Death at the Blue Lagoon

It was that first scream that came to pierce the water, snapping away the beauty of his crime.  A second later, wading legs jostled fruitlessly in twos, shouts mere muffles from beneath.  The figure, anchored still, had been looking up from his lagoon bed, his body relaxed as the pump and valves worked so delicately to a stop, his breathing set to a bubbling whisper.  He shared a polite word with the bright blue above: a promise, perhaps.
                                                                                                     
The figure was reminded of a scene from his childhood.  A party.  Invitation only.  By that stage, his mother rarely left the house, but she delivered the R.S.V.P personally.  He found out later that she had gone without his father’s knowing.  Grave Danger, his father said upon their return, Grave Danger.  Insurmountable.  Going alone is bad enough.  Why did you take the boy?  His mother walked briskly to the house, a young figure herself.  Please keep up, darling.  Her hands were clammy.  She kept him as close as if they had been led together.  They walked blindly around corners.  Eyes lowered, she never once looked back.  And finally, a word with the sentry, she stepped through the gates, reducing their speed to a casual stroll.  She bent down and brushed the figure out as a maid would linen.   The greatest oak door soaked up her knock as if muffled by a glove.  The figure looked up to mother as she straightened out her pleated skirt.  [Absolutely!] Yes.  Formal dress.  A sweeping staircase glimpsed as she balanced against the threshold.

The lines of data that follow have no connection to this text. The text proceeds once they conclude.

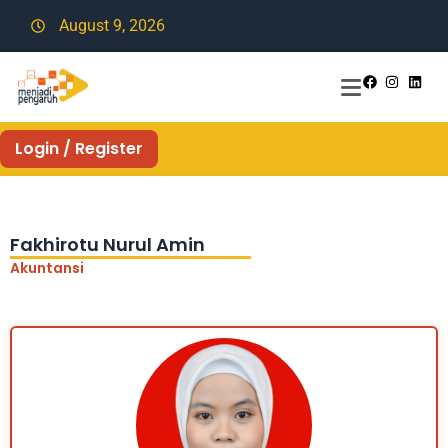
August 9, 2026
Login / Register
Fakhirotu Nurul Amin
Akuntansi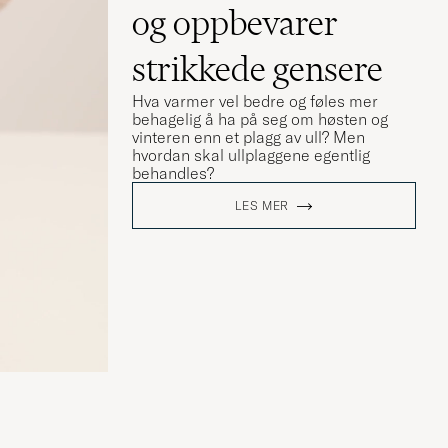
og oppbevarer
strikkede gensere
Hva varmer vel bedre og føles mer
behagelig å ha på seg om høsten og
vinteren enn et plagg av ull? Men
hvordan skal ullplaggene egentlig
behandles?
LES MER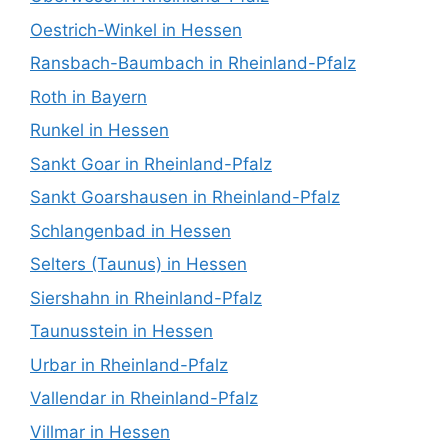
Oestrich-Winkel in Hessen
Ransbach-Baumbach in Rheinland-Pfalz
Roth in Bayern
Runkel in Hessen
Sankt Goar in Rheinland-Pfalz
Sankt Goarshausen in Rheinland-Pfalz
Schlangenbad in Hessen
Selters (Taunus) in Hessen
Siershahn in Rheinland-Pfalz
Taunusstein in Hessen
Urbar in Rheinland-Pfalz
Vallendar in Rheinland-Pfalz
Villmar in Hessen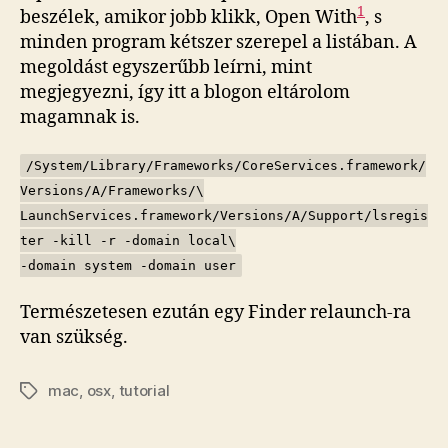
1
beszélek, amikor jobb klikk, Open With
, s
minden program kétszer szerepel a listában. A
megoldást egyszerűbb leírni, mint
megjegyezni, így itt a blogon eltárolom
magamnak is.
/System/Library/Frameworks/CoreServices.framework/
Versions/A/Frameworks/\
LaunchServices.framework/Versions/A/Support/lsregis
ter -kill -r -domain local\
-domain system -domain user
Természetesen ezután egy Finder relaunch-ra
van szükség.
mac
,
osx
,
tutorial
Tags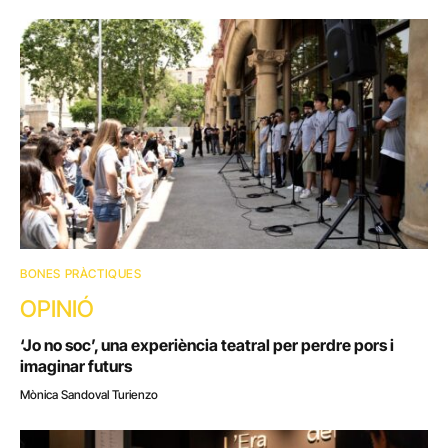
BONES PRÀCTIQUES
OPINIÓ
‘Jo no soc’, una experiència teatral per perdre pors i
imaginar futurs
Mònica Sandoval Turienzo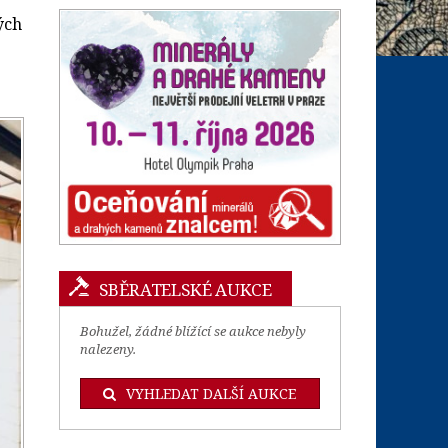
ých
SBĚRATELSKÉ AUKCE
Bohužel, žádné blížící se aukce nebyly
nalezeny.
VYHLEDAT DALŠÍ AUKCE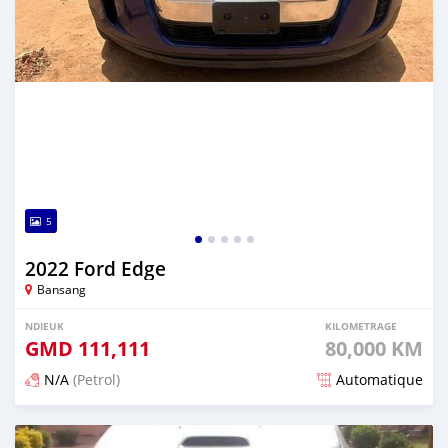
5
2022 Ford Edge
Bansang
NDIEUK
KILOMETRAGE
GMD
111,111
80,000 KM
N/A
(Petrol)
Automatique
Dougal na niou ko depuis about 2 years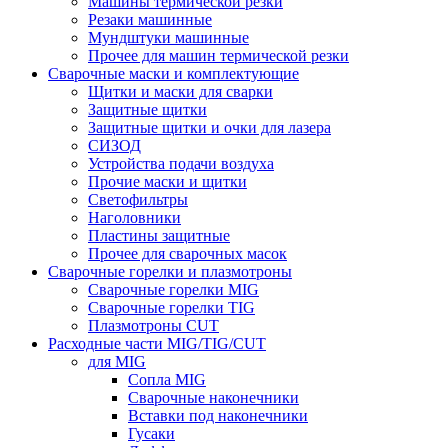
Машины термической резки
Резаки машинные
Мундштуки машинные
Прочее для машин термической резки
Сварочные маски и комплектующие
Щитки и маски для сварки
Защитные щитки
Защитные щитки и очки для лазера
СИЗОД
Устройства подачи воздуха
Прочие маски и щитки
Светофильтры
Наголовники
Пластины защитные
Прочее для сварочных масок
Сварочные горелки и плазмотроны
Сварочные горелки MIG
Сварочные горелки TIG
Плазмотроны CUT
Расходные части MIG/TIG/CUT
для MIG
Сопла MIG
Сварочные наконечники
Вставки под наконечники
Гусаки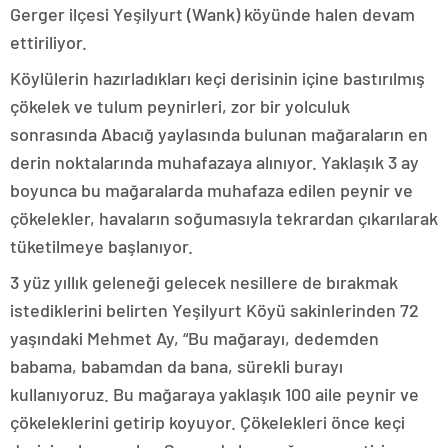
Gerger ilçesi Yeşilyurt (Wank) köyünde halen devam
ettiriliyor.
Köylülerin hazırladıkları keçi derisinin içine bastırılmış
çökelek ve tulum peynirleri, zor bir yolculuk
sonrasında Abacığ yaylasında bulunan mağaraların en
derin noktalarında muhafazaya alınıyor. Yaklaşık 3 ay
boyunca bu mağaralarda muhafaza edilen peynir ve
çökelekler, havaların soğumasıyla tekrardan çıkarılarak
tüketilmeye başlanıyor.
3 yüz yıllık geleneği gelecek nesillere de bırakmak
istediklerini belirten Yeşilyurt Köyü sakinlerinden 72
yaşındaki Mehmet Ay, “Bu mağarayı, dedemden
babama, babamdan da bana, sürekli burayı
kullanıyoruz. Bu mağaraya yaklaşık 100 aile peynir ve
çökeleklerini getirip koyuyor. Çökelekleri önce keçi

Just over a month later, stepping across it.  A low-hanging cloud of smoked tobacco was second to greet them - his father contributed, smoking on until his nerves were choked.  What else?  Women in gowns with outstretched smiles; chewing, laughing, cracking new hairlines through porcelain cheeks.  How old must he have been?  His mother and father were still together.  Eight, nine?  Young enough to sense that something was wrong.  Now twice the age of his father, grasping at his memory as the older man.

The trail of red mapped out a course in front of him.  He was reminded of the lazy tobacco smoke of that night as it clotted in the air.  Black ties and evening gowns.  The occasional uniform of High Command.  His thoughts lingered among those forgotten scholars for a while.   The fluid could have left his wound as if lazily dragged and expelled from those cigarettes set in holders stamped silver.  It may have considered a style close to the one adopted by the thickening haze, rising at the leisure of the night, shunning the pull from above, picturing the flaws it could find in laughing faces.  And later, it could have wound in derision of a crystal chandelier, talking it down -  a lecture on the attention it can no longer attain, of bygone glory, and of the aristocracy it had once hung for - before knotting in an intentional tangle of bitterness, then finally – finally - dispersing.

The blood did not want to linger as the smoke once did, and so the diluted maroon haze shot to its greatest twisted height, all of its winding destinations magnetised to one.  Marking the spot, the ink blot punctured the crystal blue.  The figure watched a shadow creep over him as his sun-soaked blood blossomed outwards.  And he saw that it did so cleanly, honest as a blush.